Smithtown planning board gives Gyrodyne first green light

Smithtown planning board gives Gyrodyne first green light

Local citizens are concerned that a proposed sewage plant on the Gyrodyne property in St. James will negatively affect local waterways. Photo by Chrissy Swain

The Town of Smithtown’s Planning Board voted unanimously March 30 to give Gyrodyne preliminary subdivision approval for its property located on Route 25A in St. James.

Before the company receives final subdivision approval from town officials, which would then allow development on the property, it must secure approvals from Suffolk County Department of Health Services and Department of Public Works, New York State Department of Transportation and final subdivision map approval from Smithtown, according to a press release from Gyrodyne. 

The pending approvals require the company to provide additional engineering analysis due to a proposed sewage treatment plant, traffic changes on local roads, storm drainage and more on the property known as Flowerfield.

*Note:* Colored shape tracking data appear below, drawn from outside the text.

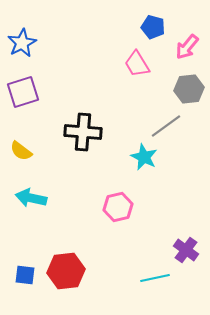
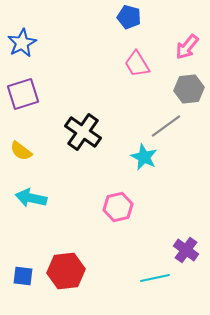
blue pentagon: moved 24 px left, 10 px up
purple square: moved 2 px down
black cross: rotated 30 degrees clockwise
blue square: moved 2 px left, 1 px down
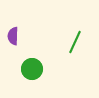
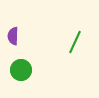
green circle: moved 11 px left, 1 px down
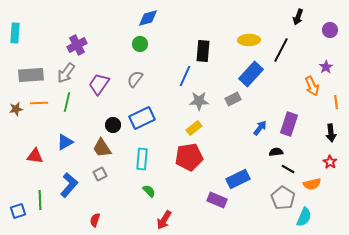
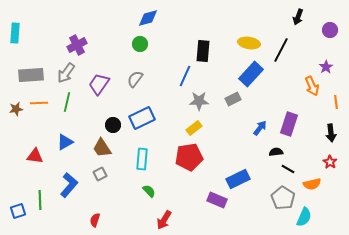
yellow ellipse at (249, 40): moved 3 px down; rotated 10 degrees clockwise
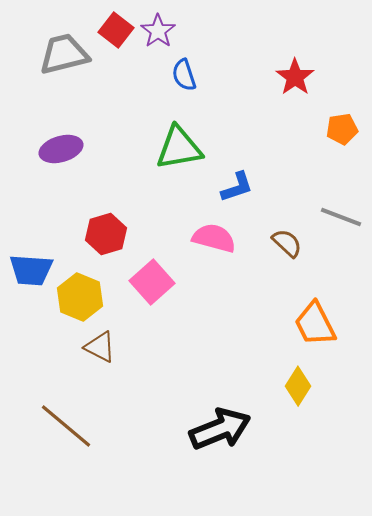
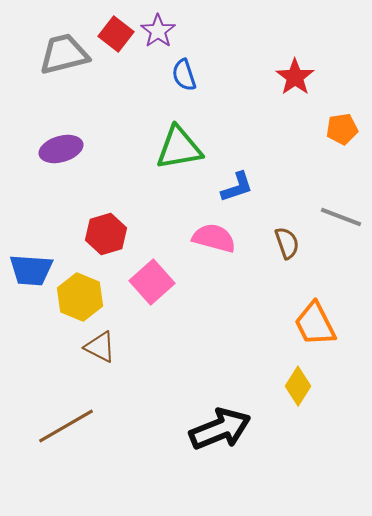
red square: moved 4 px down
brown semicircle: rotated 28 degrees clockwise
brown line: rotated 70 degrees counterclockwise
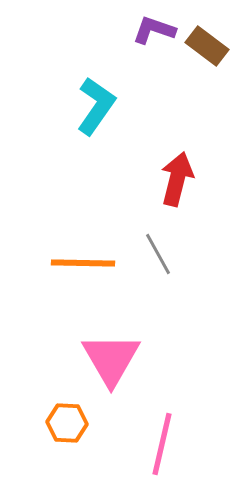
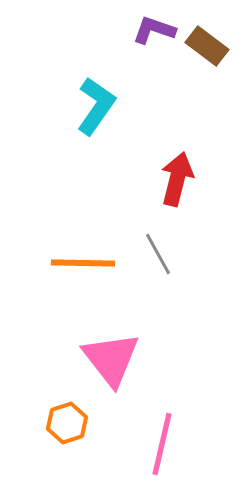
pink triangle: rotated 8 degrees counterclockwise
orange hexagon: rotated 21 degrees counterclockwise
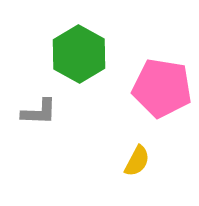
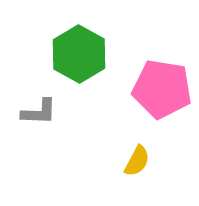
pink pentagon: moved 1 px down
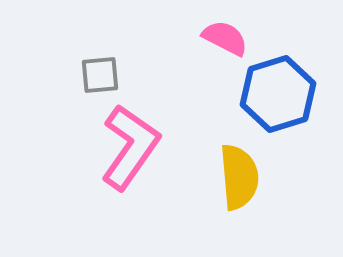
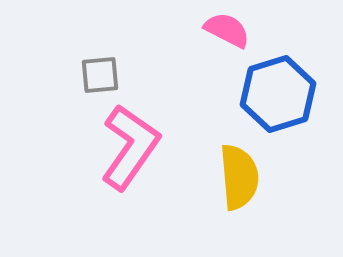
pink semicircle: moved 2 px right, 8 px up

The March 30 Planning Board vote came after nearly two-and-a-half hours of testimony from Smithtown residents as well as Head of the Harbor Mayor Douglas Dahlgard and Town of Brookhaven Supervisor Ed Romaine (R) during a Zoom public hearing. Many have been against the proposed development of the 75-acre parcel.

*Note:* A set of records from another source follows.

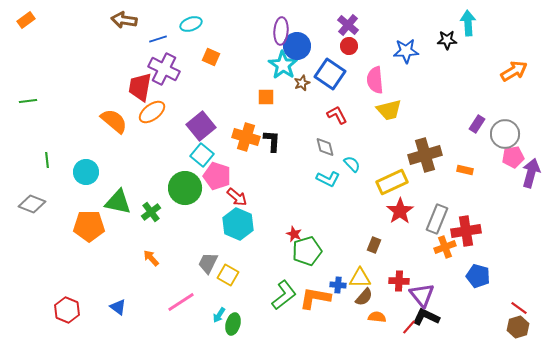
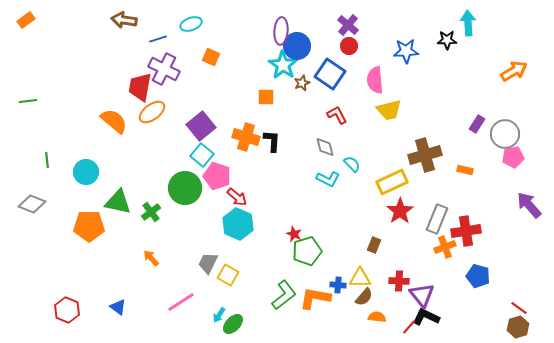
purple arrow at (531, 173): moved 2 px left, 32 px down; rotated 56 degrees counterclockwise
green ellipse at (233, 324): rotated 30 degrees clockwise
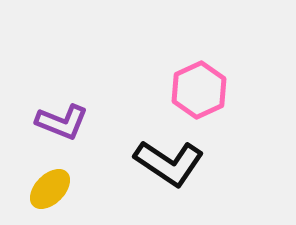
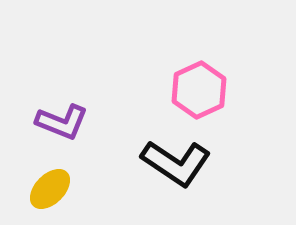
black L-shape: moved 7 px right
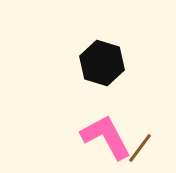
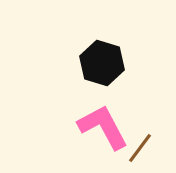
pink L-shape: moved 3 px left, 10 px up
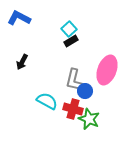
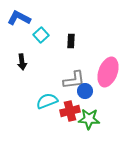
cyan square: moved 28 px left, 6 px down
black rectangle: rotated 56 degrees counterclockwise
black arrow: rotated 35 degrees counterclockwise
pink ellipse: moved 1 px right, 2 px down
gray L-shape: rotated 110 degrees counterclockwise
cyan semicircle: rotated 50 degrees counterclockwise
red cross: moved 3 px left, 2 px down; rotated 30 degrees counterclockwise
green star: rotated 20 degrees counterclockwise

Opponents have cited concerns about the possibility of excessive traffic on Route 25A, the proposed sewage plant dumping sewage effluent into Stony Brook Harbor and have criticized the town’s environmental review, calling it flawed. In addition to local criticism of the current proposed plan, the community advocacy group St. James-Head of the Harbor Neighborhood Preservation Coalition has suggested an alternative plan and are planning to file a lawsuit, which could delay the current process.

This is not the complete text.